- _About this exercise_
In the entries that follow, the first line to write out is the one containing "Му реков: „Да, технички", and the last is the one containing "насмевна и рече: „Ах, не". Reproduce that stretch exactly, with nothing before or after it.

- _Dataset entries_
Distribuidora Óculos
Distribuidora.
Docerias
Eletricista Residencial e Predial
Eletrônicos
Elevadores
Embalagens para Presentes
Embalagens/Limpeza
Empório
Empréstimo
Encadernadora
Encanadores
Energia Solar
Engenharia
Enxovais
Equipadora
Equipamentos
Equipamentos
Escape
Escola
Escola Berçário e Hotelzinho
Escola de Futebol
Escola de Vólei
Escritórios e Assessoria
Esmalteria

==

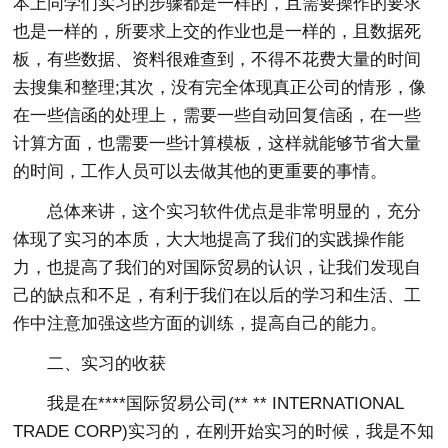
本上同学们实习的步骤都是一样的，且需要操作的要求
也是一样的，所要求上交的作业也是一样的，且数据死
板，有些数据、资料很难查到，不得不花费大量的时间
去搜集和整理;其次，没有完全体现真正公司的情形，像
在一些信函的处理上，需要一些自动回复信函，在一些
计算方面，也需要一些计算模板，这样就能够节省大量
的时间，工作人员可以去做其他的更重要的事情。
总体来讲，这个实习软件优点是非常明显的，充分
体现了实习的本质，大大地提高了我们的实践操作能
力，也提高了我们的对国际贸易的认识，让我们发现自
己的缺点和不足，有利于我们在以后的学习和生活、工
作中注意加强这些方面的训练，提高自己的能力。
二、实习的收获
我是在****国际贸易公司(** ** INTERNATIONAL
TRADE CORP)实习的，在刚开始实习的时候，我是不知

--

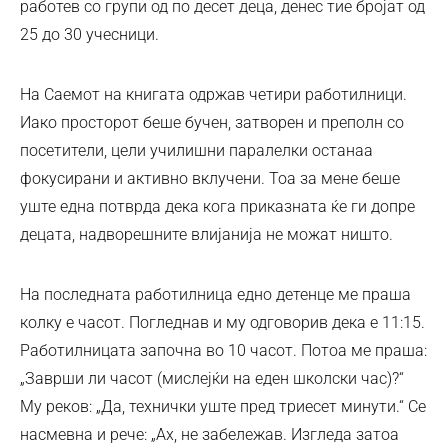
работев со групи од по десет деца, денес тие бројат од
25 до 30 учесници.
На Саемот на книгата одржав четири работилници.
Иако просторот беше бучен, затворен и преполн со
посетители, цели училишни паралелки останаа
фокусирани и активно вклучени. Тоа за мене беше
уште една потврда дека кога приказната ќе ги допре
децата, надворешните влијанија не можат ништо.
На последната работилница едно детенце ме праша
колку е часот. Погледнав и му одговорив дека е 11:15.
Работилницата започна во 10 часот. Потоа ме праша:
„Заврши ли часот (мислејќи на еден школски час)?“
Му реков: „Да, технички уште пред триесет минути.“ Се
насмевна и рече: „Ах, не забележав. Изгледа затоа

- _Solution to the exercise_
Му реков: „Да, технички уште пред триесет минути.“ Се
насмевна и рече: „Ах, не забележав. Изгледа затоа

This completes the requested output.